What is a Consolidated Mortgage Bond

A consolidated mortgage bond is a bond that consolidates the debts of multiple properties into one bond issue. If the properties covered by the consolidated mortgage bond are already mortgaged, the bond acts as a new mortgage. If the properties do not have outstanding mortgages then the bond is considered the first lien. It can be used as a way to refinance the mortgages on the individual properties, and the bond can be backed by real estate or other physical capital.

BREAKING DOWN Consolidated Mortgage Bond

Consolidated mortgage bonds are typically issued by large companies, with large real estate portfolio or other assets, that are seeking to refinance their debt, pledging those assets as collateral.

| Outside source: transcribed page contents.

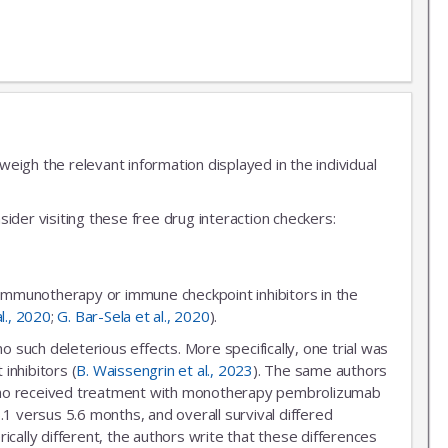
igh the relevant information displayed in the individual
ider visiting these free drug interaction checkers:
 immunotherapy or immune checkpoint inhibitors in the
al., 2020
;
G. Bar-Sela et al., 2020
).
uch deleterious effects. More specifically, one trial was
inhibitors (
B. Waissengrin et al., 2023
). The same authors
r who received treatment with monotherapy pembrolizumab
.1 versus 5.6 months, and overall survival differed
ally different, the authors write that these differences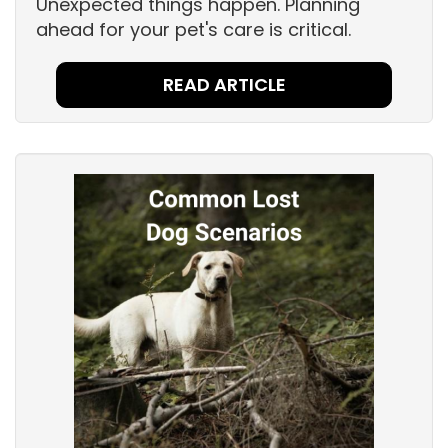
Unexpected things happen. Planning
ahead for your pet's care is critical.
READ ARTICLE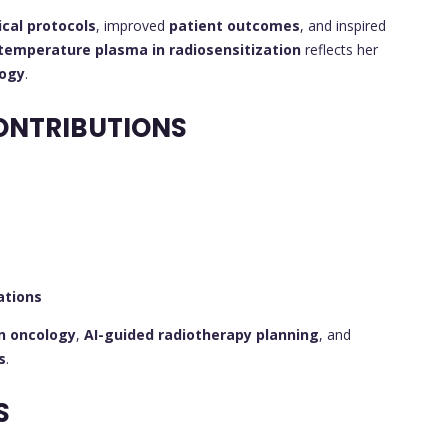
nical protocols
, improved
patient outcomes
, and inspired
temperature plasma in radiosensitization
reflects her
logy
.
ONTRIBUTIONS
ations
on oncology
,
AI-guided radiotherapy planning
, and
s
.
S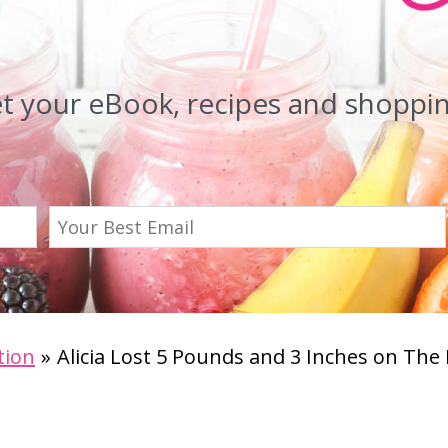
et your eBook, recipes and shopping
tion
Alicia Lost 5 Pounds and 3 Inches on The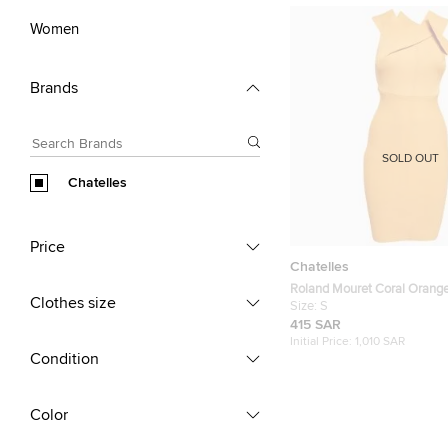
Women
Brands
SOLD OUT
Chatelles
Price
Chatelles
Roland Mouret Coral Orange
Clothes size
Bodycon Mini Dress S
Size:
S
415 SAR
Initial Price:
1,010 SAR
Condition
Color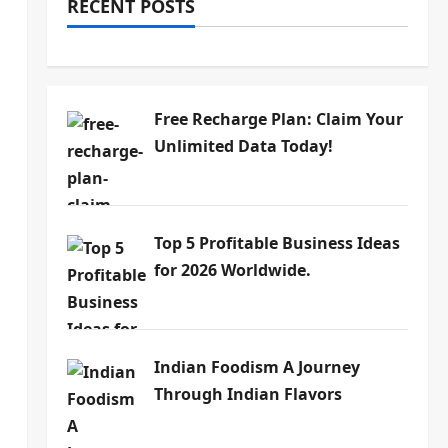
RECENT POSTS
Free Recharge Plan: Claim Your
Unlimited Data Today!
Top 5 Profitable Business Ideas
for 2026 Worldwide.
Indian Foodism A Journey
Through Indian Flavors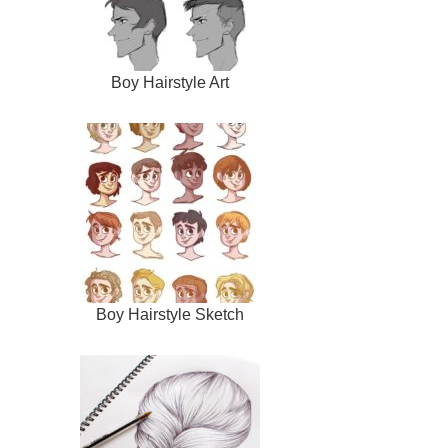
Boy Hairstyle Art
Boy Hairstyle Sketch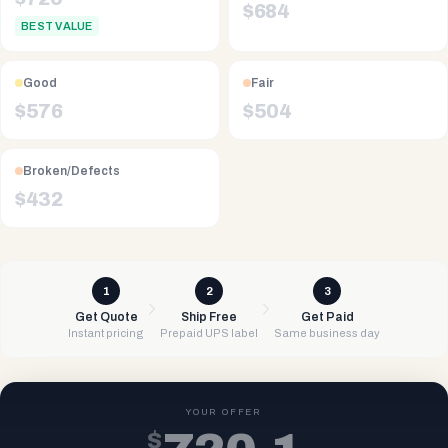
$
684
BEST VALUE
Good
Fair
$
576
$
504
Broken/Defects
$
432
1
2
3
Get Quote
Ship Free
Get Paid
Instant pricing
Prepaid UPS label
Same business day
YOUR OFFER
$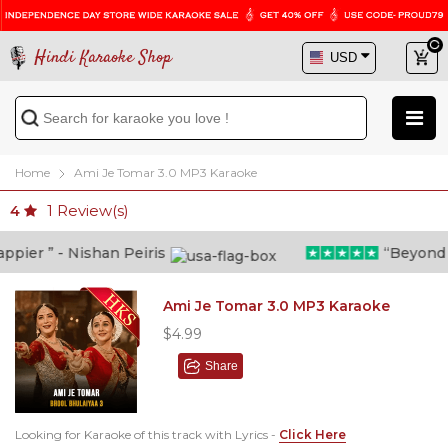
Hindi Karaoke Shop
Home
Ami Je Tomar 3.0 MP3 Karaoke
1
Review(s)
4
ier ” - Nishan Peiris
“Beyond wha
Ami Je Tomar 3.0 MP3 Karaoke
$4.99
Share
Looking for Karaoke of this track with Lyrics -
Click Here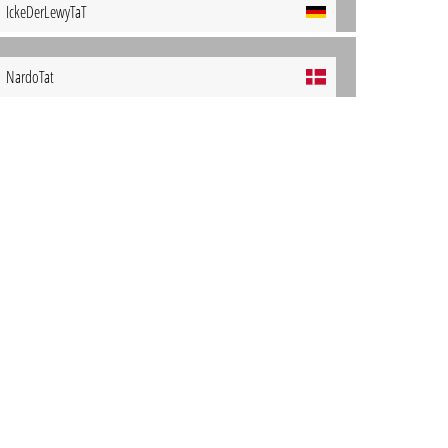
IckeDerLewyTaT
NardoTat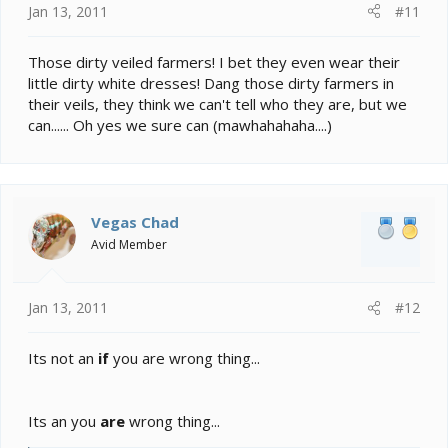
Jan 13, 2011
#11
Those dirty veiled farmers! I bet they even wear their
little dirty white dresses! Dang those dirty farmers in
their veils, they think we can't tell who they are, but we
can...... Oh yes we sure can (mawhahahaha....)
Vegas Chad
Avid Member
Jan 13, 2011
#12
Its not an
if
you are wrong thing...
Its an you
are
wrong thing...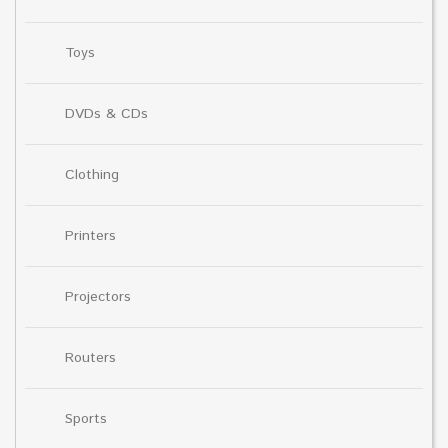
Toys
DVDs & CDs
Clothing
Printers
Projectors
Routers
Sports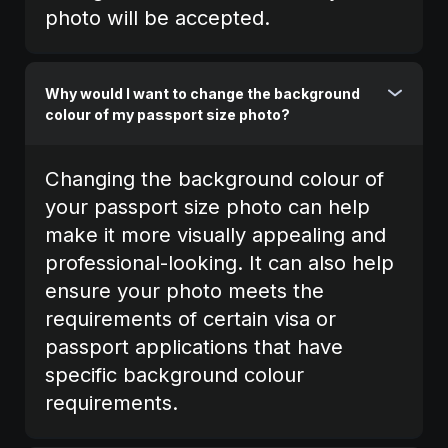
photo will be accepted.
Why would I want to change the background
colour of my passport size photo?
Changing the background colour of
your passport size photo can help
make it more visually appealing and
professional-looking. It can also help
ensure your photo meets the
requirements of certain visa or
passport applications that have
specific background colour
requirements.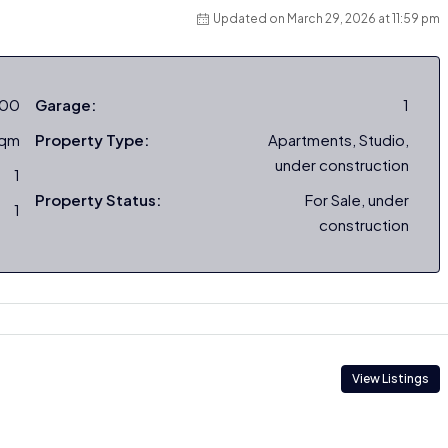
Updated on March 29, 2026 at 11:59 pm
000
Garage:
1
sqm
Property Type:
Apartments, Studio,
under construction
1
Property Status:
For Sale, under
1
construction
View Listings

A company may want to issue a consolidated mortgage bond in order to simplify their corporate financing by combining many debts into one, or if it is seeking to extinguish past debt by issuing new debt at lower interest rates. 

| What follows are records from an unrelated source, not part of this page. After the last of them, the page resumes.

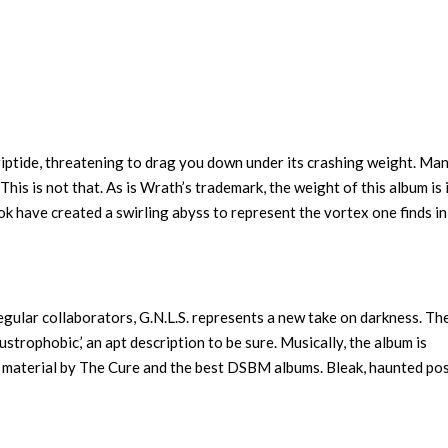
s riptide, threatening to drag you down under its crashing weight. Ma
is is not that. As is Wrath’s trademark, the weight of this album is 
 have created a swirling abyss to represent the vortex one finds in
egular collaborators, G.N.L.S. represents a new take on darkness. Th
strophobic,’ an apt description to be sure. Musically, the album is
r material by The Cure and the best DSBM albums. Bleak, haunted po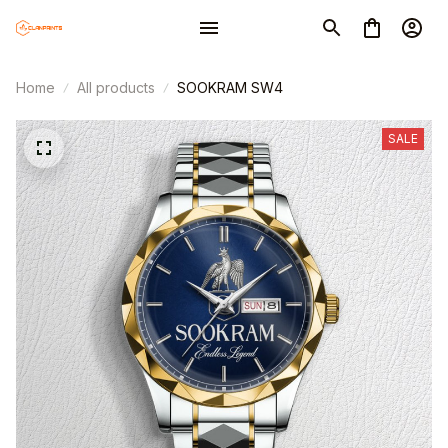
Home
All products
SOOKRAM SW4
SALE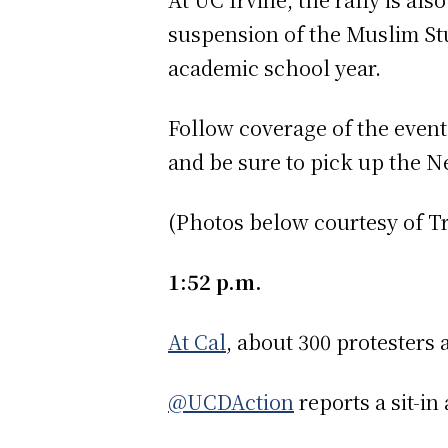
suspension of the Muslim Stu
academic school year.
Follow coverage of the events
and be sure to pick up the New
(Photos below courtesy of T
1:52 p.m.
At Cal
, about 300 protesters 
@UCDAction
reports a sit-in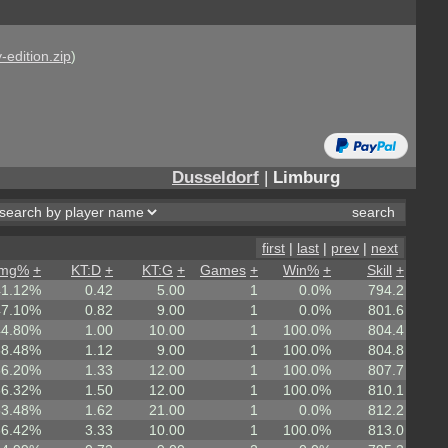
-edition.zip
)
Dusseldorf
|
Limburg
first
|
last
|
prev
|
next
mg%
+
KT:D
+
KT:G
+
Games
+
Win%
+
Skill
+
41.12%
0.42
5.00
1
0.0%
794.2
47.10%
0.82
9.00
1
0.0%
801.6
44.80%
1.00
10.00
1
100.0%
804.4
58.48%
1.12
9.00
1
100.0%
804.8
56.20%
1.33
12.00
1
100.0%
807.7
56.32%
1.50
12.00
1
100.0%
810.1
53.48%
1.62
21.00
1
0.0%
812.2
66.42%
3.33
10.00
1
100.0%
813.0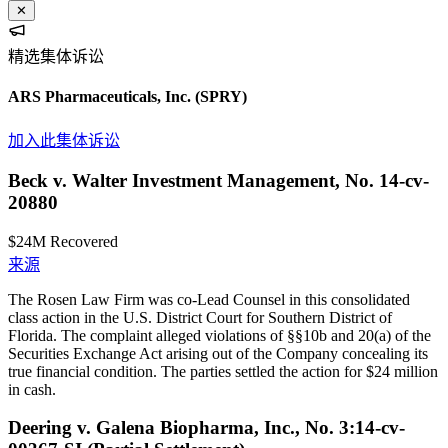
✕
精选集体诉讼
ARS Pharmaceuticals, Inc.
(SPRY)
加入此集体诉讼
Beck v. Walter Investment Management, No. 14-cv-
20880
$24M
Recovered
来源
The Rosen Law Firm was co-Lead Counsel in this consolidated
class action in the U.S. District Court for Southern District of
Florida. The complaint alleged violations of §§10b and 20(a) of the
Securities Exchange Act arising out of the Company concealing its
true financial condition. The parties settled the action for $24 million
in cash.
Deering v. Galena Biopharma, Inc., No. 3:14-cv-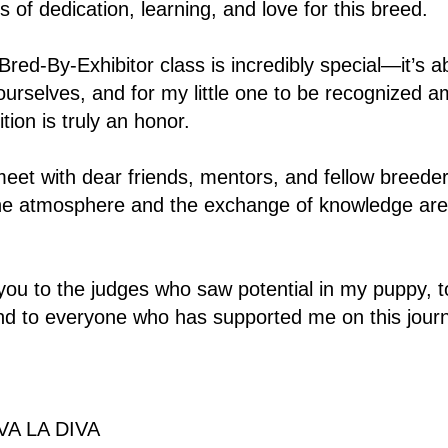
s of dedication, learning, and love for this breed.
 Bred-By-Exhibitor class is incredibly special—it’s 
urselves, and for my little one to be recognized 
tion is truly an honor.
meet with dear friends, mentors, and fellow breede
e atmosphere and the exchange of knowledge are e
 you to the judges who saw potential in my puppy, t
nd to everyone who has supported me on this jour
A LA DIVA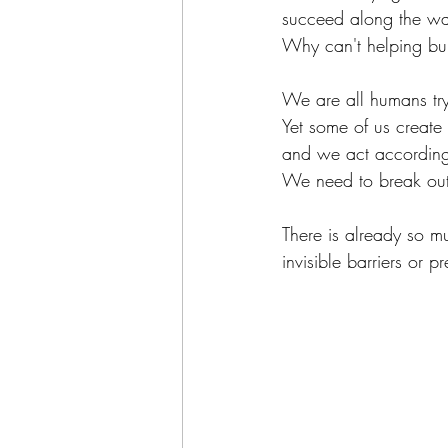
succeed along the w
Why can't helping bui
We are all humans tryi
Yet some of us create 
and we act according
We need to break out 
There is already so m
invisible barriers or p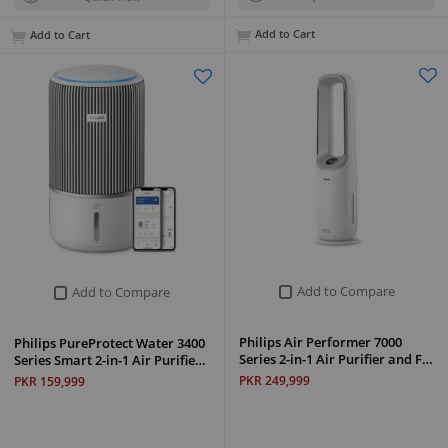
Add to Cart
Add to Cart
Add to Compare
Add to Compare
Philips Air Performer 7000
Philips PureProtect Water 3400
Series 2-in-1 Air Purifier and F…
Series Smart 2-in-1 Air Purifie…
PKR 249,999
PKR 159,999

Consolidated mortgage bonds were a popular instrument used by railroad companies to finance their operations during the early part of the 20th century. One example comes to us from the famed investment analyst John Moody, who wrote about consolidated mortgage bonds in the third volume of his famous Moody's Manual of Investments: American and Foreign. Moody gives the historical example of consolidated bonds issued by the Southern Railway Company at five percent interest. The Southern Railway Company was formed as a vehicle for the consolidation of several different railway companies operating in the Southeastern United States at the turn of the century. To finance the formation of the company, it needed to issue consolidated mortgage bonds, backed by the assets of the combined companies.

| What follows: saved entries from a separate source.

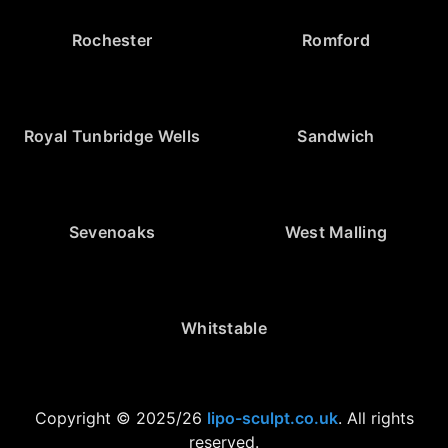
Rochester
Romford
Royal Tunbridge Wells
Sandwich
Sevenoaks
West Malling
Whitstable
Copyright © 2025/26
lipo-sculpt.co.uk
. All rights
reserved.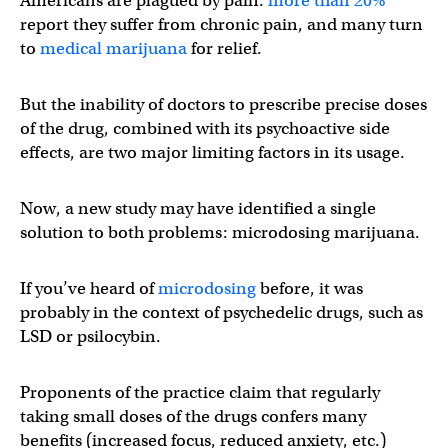
Americans are plagued by pain:
more than 20%
report they suffer from chronic pain, and many turn
to
medical marijuana
for relief.
But the inability of doctors to prescribe precise doses
of the drug, combined with its psychoactive side
effects, are two major limiting factors in its usage.
Now, a new study may have identified a single
solution to both problems: microdosing marijuana.
If you’ve heard of
microdosing
before, it was
probably in the context of psychedelic drugs, such as
LSD or psilocybin.
Proponents of the practice claim that regularly
taking small doses of the drugs confers many
benefits (increased focus, reduced anxiety, etc.)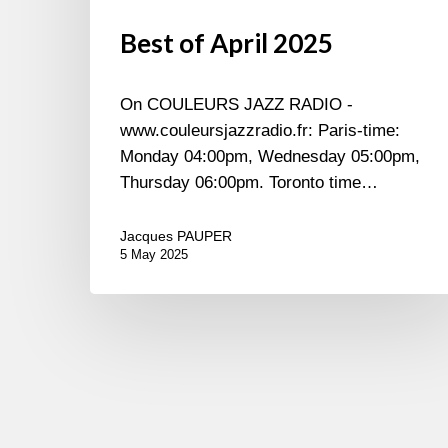
Best of April 2025
On COULEURS JAZZ RADIO -
www.couleursjazzradio.fr: Paris-time:
Monday 04:00pm, Wednesday 05:00pm,
Thursday 06:00pm. Toronto time…
Jacques PAUPER
5 May 2025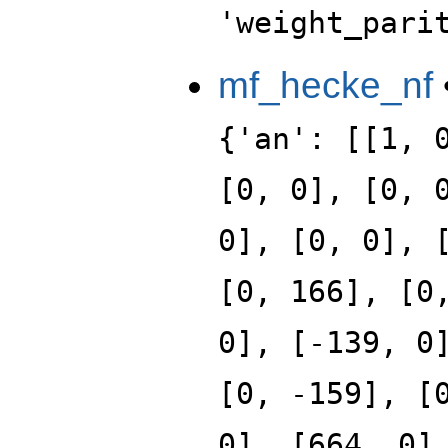
'weight_pari
mf_hecke_nf
{'an': [[1, 
[0, 0], [0, 
0], [0, 0], 
[0, 166], [0
0], [-139, 0
[0, -159], [
0], [664, 0]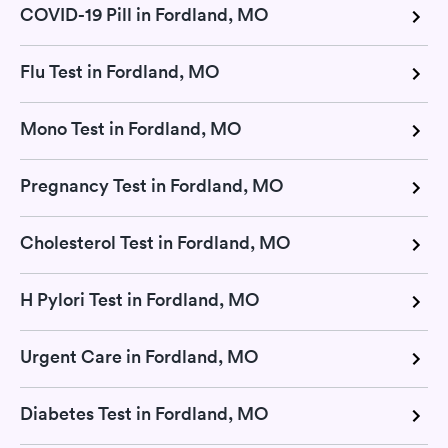
COVID-19 Pill in Fordland, MO
Flu Test in Fordland, MO
Mono Test in Fordland, MO
Pregnancy Test in Fordland, MO
Cholesterol Test in Fordland, MO
H Pylori Test in Fordland, MO
Urgent Care in Fordland, MO
Diabetes Test in Fordland, MO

Pros and Cons of Consolidated Mortgage Bonds

Consolidated mortgage bonds are very useful in industries that are both immature and capital intensive, like the United States’ railway industry was at the beginning of the twentieth century. Few such industries exist in America today, however. New American industries that are still growing and ripe for consolidation are typically not capital intensive and tend not to use debt financing. Instruments like consolidated mortgage bonds, however, are more common in industrial finance in the emerging world. Commercial real estate firms, on the other hand, may still make use of instruments similar to consolidated mortgage bonds in order to expand their holdings in one market, or in order to expand their geographical footprint by entering new markets.